__What you need to do__: With pictures omitted, restate the data word for word.

Saved data entries

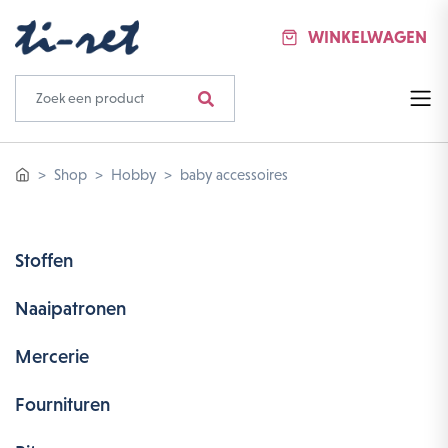
WINKELWAGEN
Shop
Hobby
baby accessoires
Stoffen
Naaipatronen
Mercerie
Fournituren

__Solution for this problem__:
WINKELWAGEN
Shop
Hobby
baby accessoires
Stoffen
Naaipatronen
Mercerie
Fournituren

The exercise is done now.